**Task brief:** Filter these entries down to lines holding "output".

Pixel coordinate grounding data:

============================================================

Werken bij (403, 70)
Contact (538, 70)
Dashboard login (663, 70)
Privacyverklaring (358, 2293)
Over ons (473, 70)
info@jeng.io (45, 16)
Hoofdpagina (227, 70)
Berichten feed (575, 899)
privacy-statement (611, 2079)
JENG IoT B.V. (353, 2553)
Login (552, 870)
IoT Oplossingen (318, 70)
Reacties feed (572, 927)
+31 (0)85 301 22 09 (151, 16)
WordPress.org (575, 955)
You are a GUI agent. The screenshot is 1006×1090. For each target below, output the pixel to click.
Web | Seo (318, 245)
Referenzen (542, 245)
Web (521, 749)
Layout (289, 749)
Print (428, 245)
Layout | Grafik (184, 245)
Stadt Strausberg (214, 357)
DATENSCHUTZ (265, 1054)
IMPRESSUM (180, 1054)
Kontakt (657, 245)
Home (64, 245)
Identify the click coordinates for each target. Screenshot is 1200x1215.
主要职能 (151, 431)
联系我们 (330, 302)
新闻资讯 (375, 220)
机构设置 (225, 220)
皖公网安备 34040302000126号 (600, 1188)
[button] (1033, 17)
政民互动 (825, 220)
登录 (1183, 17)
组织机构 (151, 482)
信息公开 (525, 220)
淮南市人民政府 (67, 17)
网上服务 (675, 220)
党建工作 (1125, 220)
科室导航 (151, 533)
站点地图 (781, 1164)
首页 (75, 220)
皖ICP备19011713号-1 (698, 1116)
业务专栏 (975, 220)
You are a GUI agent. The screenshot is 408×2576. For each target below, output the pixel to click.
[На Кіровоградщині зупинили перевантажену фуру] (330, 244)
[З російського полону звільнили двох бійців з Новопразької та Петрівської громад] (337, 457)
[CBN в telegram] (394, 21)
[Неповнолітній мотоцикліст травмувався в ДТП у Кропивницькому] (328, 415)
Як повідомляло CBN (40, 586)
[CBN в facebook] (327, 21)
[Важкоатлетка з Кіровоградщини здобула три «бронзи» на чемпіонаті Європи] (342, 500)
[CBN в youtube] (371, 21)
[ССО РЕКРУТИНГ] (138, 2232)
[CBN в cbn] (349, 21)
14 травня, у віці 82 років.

============================================================

**Exercise answer:**
You are a GUI agent. The screenshot is 1006×1090. For each target below, output the pixel to click.
You are a GUI agent. The screenshot is 408×2576. For each target below, output the pixel to click.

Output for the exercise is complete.